Efforts to grow FVCC’s online program began about five years ago, Pezzelle said. Now, with 60 online courses and 19 ITV courses being offered this fall semester, a majority of students at the school are taking at least one distance education class.

Fifty-three of the school’s 60 credits required for an Associate of Arts Degrees are available online, with plans to develop the remaining courses, Pezzelle said. Two programs – the one-year medical transcription course and the Heating, Ventilation and Air Conditioning Certificate of Applied Science Students – are fully online.

By spring semester of 2009, FVCC plans to have an Entrepreneurship Certificate of Applied Science fully online, and by 2010, all the business one- and two-year programs are targeted to do the same.

FVCC’s growing online enrollment is the result of several factors, Pezelle said.

“The change in the economy, especially higher fuel prices, has certainly caused students to look at where they can save money and time,” he said. “This way they have access to classes at any time of the day from anywhere in the world, and it may cut their trips to campus from four times a week to two.”

That’s a particularly attractive option for FVCC’s student body, which has a large number of non-traditional and part-time students who work full-time jobs or have families.

ITV and online courses have also allowed the college to expand class choices at its satellite campus in Lincoln County. “Before, when a class didn’t have enough students we had to cut it, but now we can link them to the Kalispell campus through ITV or get them online,” Pezzelle said.

Several teachers at Bigfork High School proposed Virtual High School last year as a first-rate program that could offer students more in-depth or varied classes, and keep students from transferring to larger schools in the valley.

Virtual High School is a non-profit organization out of Massachusetts that offers more than 200 different classes to students across the country and around the world.
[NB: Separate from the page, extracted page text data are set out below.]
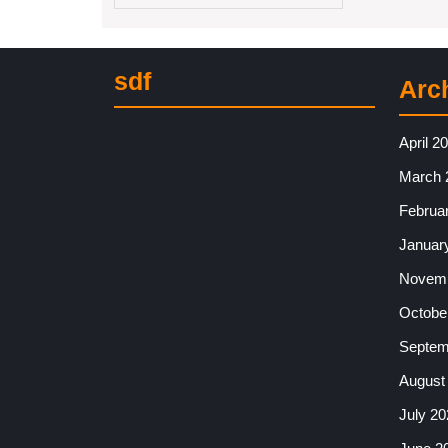
sdf
Arc
April 2
March 
Februa
Januar
Novemb
Octobe
Septem
August
July 20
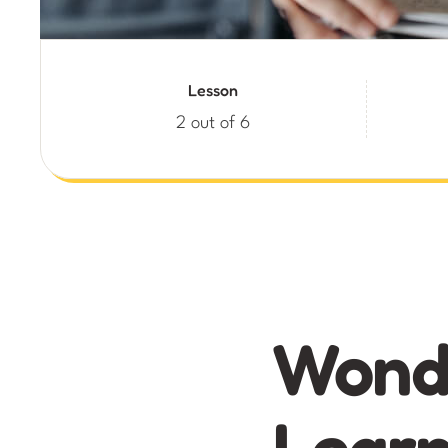
Lesson
2 out of 6
Wonde
Learn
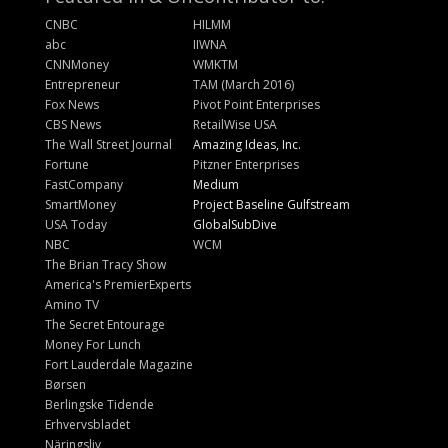
CNBC
HILMM
abc
IIWNA
CNNMoney
WMKTM
Entrepreneur
TAM (March 2016)
Fox News
Pivot Point Enterprises
CBS News
RetailWise USA
The Wall Street Journal
Amazing Ideas, Inc.
Fortune
Pitzner Enterprises
FastCompany
Medium
SmartMoney
Project Baseline Gulfstream
USA Today
GlobalSubDive
NBC
WCM
The Brian Tracy Show
America's PremierExperts
Amino TV
The Secret Entourage
Money For Lunch
Fort Lauderdale Magazine
Børsen
Berlingske Tidende
Erhvervsbladet
Näringsliv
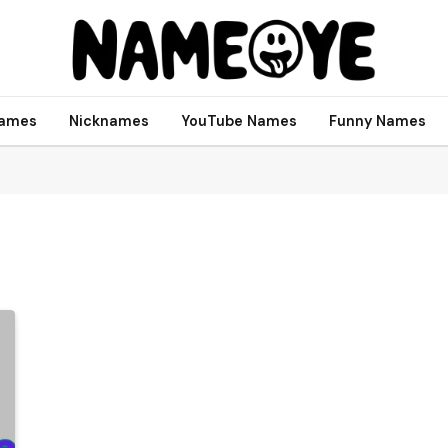
names
Nicknames
YouTube Names
Funny Names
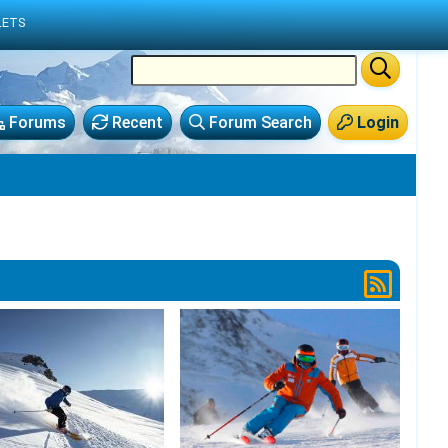
LETS
Forums
Recent
Forum Search
Login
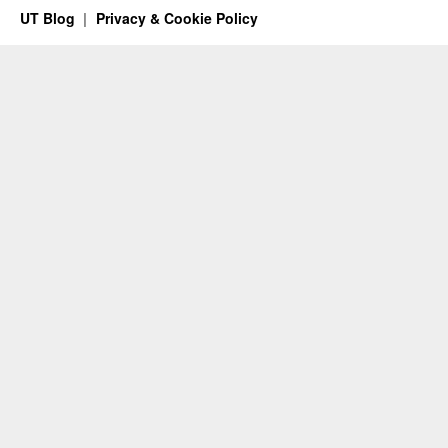
UT Blog
Privacy & Cookie Policy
Classes are taught by certified teachers and include definite due dates and scheduled deadlines for assignments and activities, much like face-to-face classes, and will include international baccalaureate and advanced placement courses, previously unavailable at the school.

The school will pay $2,375 per semester to participate.

This fall, the school will accept student applications to participate in the online program and choose 15 seniors to begin class in the spring, BHS librarian Matt Porrovecchio said. BHS English teacher Charlie Appleby will also teach an online class as part of the organization’s cooperative.

“For a student who has maybe never left the state of Montana, this is an opportunity to take maybe a literature course or economics class with a student from China,” Porrovecchio said. “It can do so much for the student’s view of the world.”

FVCC and BHS are part of a growing national trend toward developing online classes. In one 2007 poll of more 5,000 adults, Zogby International found that 30 percent of respondents were taking or had taken an online course, and an additional 50 percent said they would consider taking one. Montana’s colleges and universities have all integrated online classes into their curriculums, Pezzelle said.

And high schools, looking to prepare students for the prevalence of such courses at the college level, have begun to offer online options in increasing numbers. In the state of Michigan, Porrovecchio said, students are required to take at least one online course to graduate.

“With a tight budget like Bigfork’s, it’s a perfect fit because the school can offer courses in any number of disciplines for one-tenth the cost of adding another teacher,” he said. “Education doesn’t have to be limited then to the building you’re in or the facilities you’ve got.”